Dalam presentasinya, Eniya menjelaskan tentang penemuannya katalis membran yang dinamakan "ThamriOn", membran yang dapat mengkatalisa bahan bakar gas hidrogen untuk berekasi dengan oksigen sehingga menghasilkan energy (bahan Bakar), dengan limbahnya adalah air, yang ramah lingkungan. Menanggapi penemuan ini, Habibie memberikan pertanyaan-pertanyaan kritis yang berkaitan dengan bentuk penyimpanan (fasa fisik) yang aman, ringan sehingga dapat dimanfaatkan untuk bahan bakar yang lebih luas.



Penerima Awards lainnya, Adrian Bernard Lapian, menyampaikan pidato ilmiahnya berjudul Mendekati sejarah Nusantara dari laut. Menurutnya. segi maritim dari perjuangan bangsa memang kurang diperhatikan. Misalnya, sewaktu Perang Diponegoro kehadiran perahu Padewakang di pantai selatan mencurigakan Belanda. Rupanya ada suplai untuk para pejuang yang masuk lewat samudra yang dikenal ganas. Ekspedisi khusus sampai ke Kepulauan Kokos (Keeling) diadakan untuk menemukan jalur suplai yang diperkirakan membuat Pangeran Diponegoro masih bertahan Akan tetapi tidak berhasil.


Study tentang jalur pelayaran niaga tidak hanya penting bagi sejarah ekonomi, tapi bisa mengungkapkan berbagai macam data tentang segi kehidupan lainnya. Seperti sejarah penyebaran agama, perpindaha penduduk, persentuhan kebudayaan dsb. Rijali, pendekar Hitu (ASmbon) dalam perjuangan melawan VOC pada abad ke 17, sempat lolos dan mengungsi ke makasar dari pengejaran pasukan Belanda, dan di kota ini ia dapat menulis Hikayat Tanah Hitu.

Ahmad Syafii Maarif, menyampaikan pidato ilmiahnya berjudul Tuhan, kebebasan Manusia, dan Keamanan Ontologis (Dalam Perspektif Seorang Muslim). Pada ahir pidatonya Syafii menyampaikan ; Memang tidak salah jika para agamawan tekun menyampaikan pesan langit untuk kepentingan bumi dengan menawarkan berbagai janji untuk kebahagiaan hidup di seberang sana. Tetapi tengoklah keadaan kemanusiaan yang compang camping dan keadaan bangsa ini yang masih belum putus dirundung malang.

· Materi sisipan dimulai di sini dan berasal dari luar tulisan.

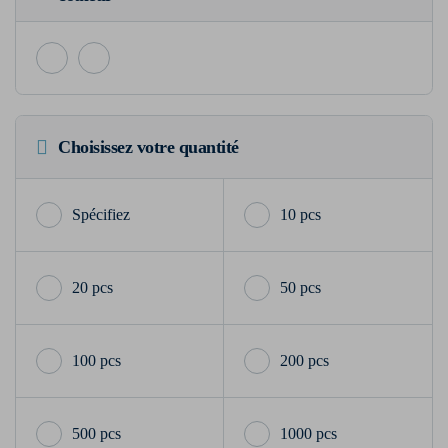
Choisissez votre quantité
10 pcs
20 pcs
50 pcs
100 pcs
200 pcs
500 pcs
1000 pcs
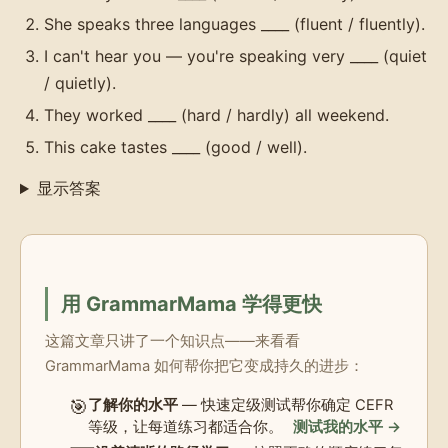
She speaks three languages ____ (fluent / fluently).
I can't hear you — you're speaking very ____ (quiet
/ quietly).
They worked ____ (hard / hardly) all weekend.
This cake tastes ____ (good / well).
显示答案
用 GrammarMama 学得更快
这篇文章只讲了一个知识点——来看看
GrammarMama 如何帮你把它变成持久的进步：
🎯
了解你的水平
— 快速定级测试帮你确定 CEFR
等级，让每道练习都适合你。
测试我的水平 →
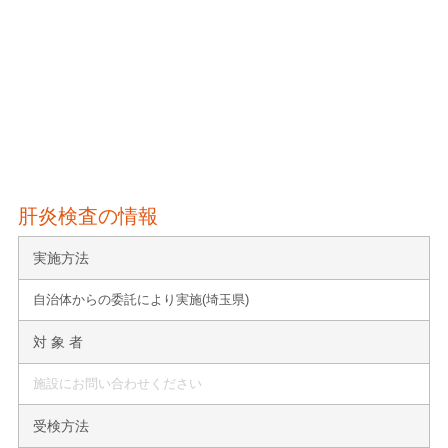
肝炎検査の情報
実施方法
自治体からの委託により実施(埼玉県)
対 象 者
施設にお問い合わせください
受検方法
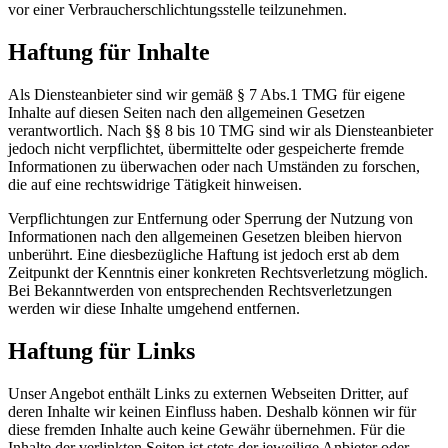
vor einer Verbraucherschlichtungsstelle teilzunehmen.
Haftung für Inhalte
Als Diensteanbieter sind wir gemäß § 7 Abs.1 TMG für eigene
Inhalte auf diesen Seiten nach den allgemeinen Gesetzen
verantwortlich. Nach §§ 8 bis 10 TMG sind wir als Diensteanbieter
jedoch nicht verpflichtet, übermittelte oder gespeicherte fremde
Informationen zu überwachen oder nach Umständen zu forschen,
die auf eine rechtswidrige Tätigkeit hinweisen.
Verpflichtungen zur Entfernung oder Sperrung der Nutzung von
Informationen nach den allgemeinen Gesetzen bleiben hiervon
unberührt. Eine diesbezügliche Haftung ist jedoch erst ab dem
Zeitpunkt der Kenntnis einer konkreten Rechtsverletzung möglich.
Bei Bekanntwerden von entsprechenden Rechtsverletzungen
werden wir diese Inhalte umgehend entfernen.
Haftung für Links
Unser Angebot enthält Links zu externen Webseiten Dritter, auf
deren Inhalte wir keinen Einfluss haben. Deshalb können wir für
diese fremden Inhalte auch keine Gewähr übernehmen. Für die
Inhalte der verlinkten Seiten ist stets der jeweilige Anbieter oder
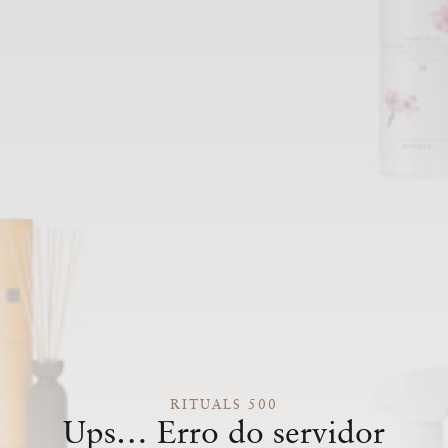
RITUALS 500
Ups… Erro do servidor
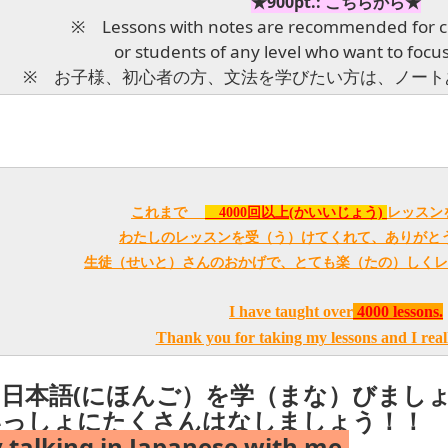
★900pt.: こちらから★
※ Lessons with notes are recommended for ch
or students of any level who want to foc
※ お子様、初心者の方、文法を学びたい方は、ノート
これまで
4000回以上(かいいじょう)
レッスン
わたしのレッスンを受（う）けてくれて、ありがと
生徒（せいと）さんのおかげで、とても楽（たの）しくレ
I have taught over
4000 lessons.
Thank you for taking my lessons and I reall
日本語(にほんご）を学（まな）びまし
いっしょにたくさんはなしましょう！！
y talking in Japanese with me.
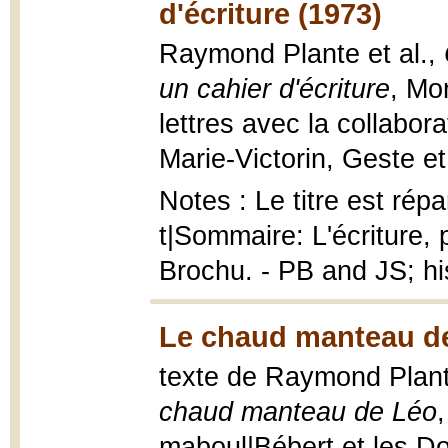
d'écriture (1973)
Raymond Plante et al.,
un cahier d'écriture
, Mo
lettres avec la collabor
Marie-Victorin, Geste et
Notes : Le titre est répar
t|Sommaire: L'écriture, 
Brochu. - PB and JS; his
Le chaud manteau de
texte de Raymond Plante
chaud manteau de Léo
maboul|Bébert et les Dog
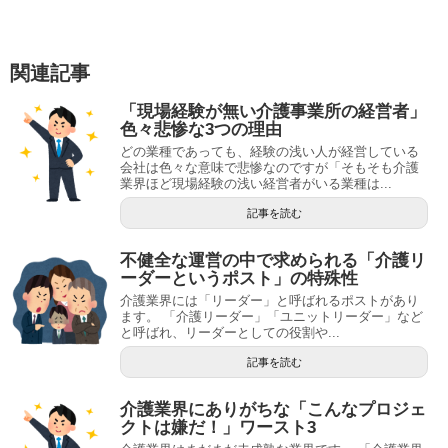
関連記事
「現場経験が無い介護事業所の経営者」
色々悲惨な3つの理由
どの業種であっても、経験の浅い人が経営している
会社は色々な意味で悲惨なのですが「そもそも介護
業界ほど現場経験の浅い経営者がいる業種は...
記事を読む
不健全な運営の中で求められる「介護リ
ーダーというポスト」の特殊性
介護業界には「リーダー」と呼ばれるポストがあり
ます。 「介護リーダー」「ユニットリーダー」など
と呼ばれ、リーダーとしての役割や...
記事を読む
介護業界にありがちな「こんなプロジェ
クトは嫌だ！」ワースト3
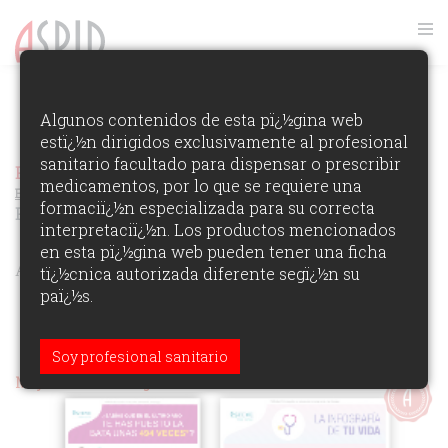
FOTOS GALA ASPID 2017
Algunos contenidos de esta pï¿½gina web
estï¿½n dirigidos exclusivamente al profesional
VER RANKING
sanitario facultado para dispensar o prescribir
Premios Aspid Espaï¿½a 2017
Ver los Ganadores de la
medicamentos, por lo que se requiere una
Ediciï¿½n
formaciï¿½n especializada para su correcta
Relacionadas con patologías
interpretaciï¿½n. Los productos mencionados
en esta pï¿½gina web pueden tener una ficha
ÁREAS DE PARTICIPACIï¿½N:
tï¿½cnica autorizada diferente segï¿½n su
paï¿½s.
Soy profesional sanitario
Mejor elemento digital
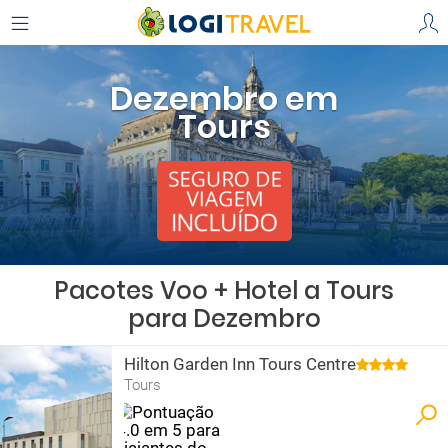
Dezembro em
Tours
Pacotes Voo + Hotel a Tours
para Dezembro
Hilton Garden Inn Tours Centre
Tours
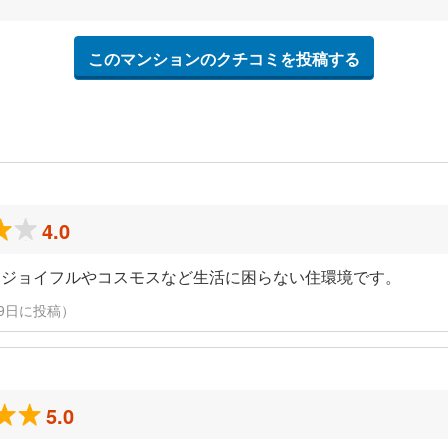
このマンションのクチコミを投稿する
4.0
、ジョイフルやコスモスなど生活に困らない住環境です。
月9日に投稿）
5.0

Muhammad Iqbal dalam javed Namah memberikan kritik yang tidak kurang tajamnya kepada perilaku pemimpin agama yang memicu keonaran dalam masyarakat. " Agama si Mulla sedang menimbulkan kekacauan atas nama Tuhan." Kritik-kritik serupa ini perlu dimunculkan agar tokoh-tokoh agama bangkit secara sadar dari kelalaiannya untuk turut mengontrol kekuatan-kekuatan sejarah, sesuatu yang sudah lama kurang menjadi perhatiannya, karena sibuk dengan urusan urusan lain yang tidak strategis untuk kebaikan dan perdamaian abadi.

Sementara itu, Franz Magnis Suseno, penerima Award Habibie hkhusus dalam Harmoni Kehidupan Beragama dari rohaniawan Katholik menyampaikan tentang ketaatan. Franz menyatakan : Taat yang sebenarnya berarti bahwa, selain taat terhadap apa yang ditentukan Tuhan - bagaimana kita bisa tidak ? - kita harus juga taat pada manusia dalam pelbagai tatanan masyarakat. Tetapi kewajiban untuk taat pada manusia tidak pernah bersifat mutlak, tidak pernah tanpa reserve, tidak pernah tanpa memperhatikan hati nurani. Betul, kita harus taat pada orang tua, pada atasan, pada hukum, pada negara, pada pemimpin agama dalam wilayah wewenangnya, tetapi ketaatan terhadap manusia tak pernah boleh tanpa resrve. Kriteria adalah hati nurani. Satu-satunya yang mutlak adalah : tidak melawan hati nurani.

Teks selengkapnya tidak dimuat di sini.